BK-induced COX-2 expression via PKC-δ-dependent activation of p42/p44 MAPK and NF-κB in astrocytes

Abstract

Bradykinin (BK) is an inflammatory mediator, elevated levels in the region of several brain injury and inflammatory diseases. It has been shown to induce cyclooxygenase-2 (COX-2) expression implicating in inflammatory responses in various cell types. However, the signaling mechanisms underlying BK-induced COX-2 expression in astrocytes remain unclear. First, RT-PCR and Western blotting analysis showed that BK induced the expression of COX-2 mRNA and protein, which was inhibited by B 2 BK receptor antagonist Hoe140, suggesting the involvement of B 2 BK receptors. BK-induced COX-2 expression and translocation of PKC-δ from cytosol to membrane fraction were inhibited by rottlerin, suggesting that PKC-δ might be involved in these responses. This hypothesis was further supported by the transfection with a dominant negative plasmid of PKC-δ significantly blocked BK-induced COX-2 expression. BK-stimulated p42/p44 MAPK phosphorylation, COX-2 mRNA expression, and prostaglandin E 2 (PGE 2) release were attenuated by PD98059, indicating the involvement of MEK/p42/p44 MAPK in this pathway.
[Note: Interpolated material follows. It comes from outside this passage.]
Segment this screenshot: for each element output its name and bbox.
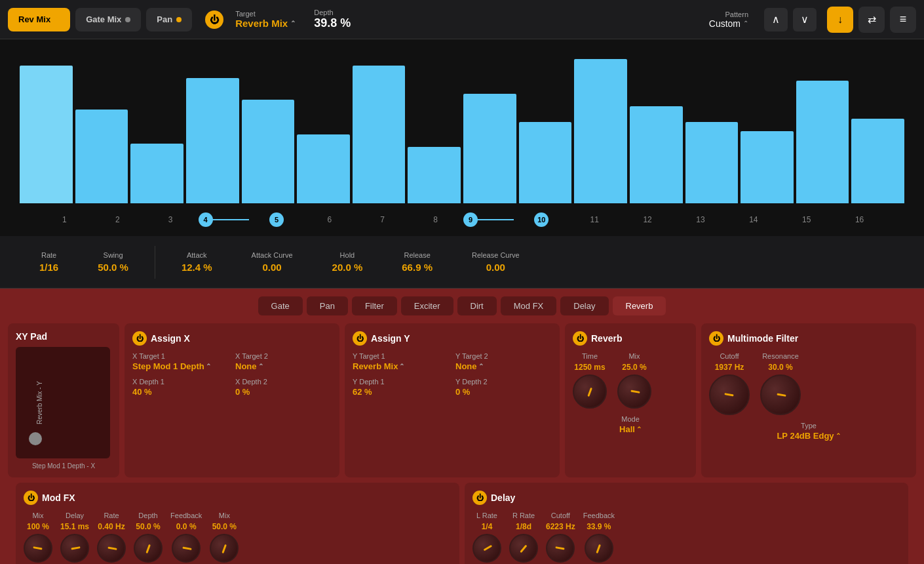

Accordingly, BK-stimulated phosphorylation of p42/p44 MAPK was attenuated by rottlerin, indicating that PKC-δ might be an upstream component of p42/p44 MAPK. Moreover, BK-induced COX-2 expression might be mediated through the translocation of NF-κB into nucleus which was blocked by helenalin, rottlerin and PD98059, implying the involvement of NF-κB. These results suggest that in RBA-1 cells, BK-induced COX-2 expression and PGE 2 release was sequentially mediated through PKC-δ-dependent activation of p42/p44 MAPK and NF-κB. Understanding the regulation of COX-2 expression and PGE 2 release induced by BK in astrocytes might provide a new therapeutic strategy of brain injury and inflammatory diseases.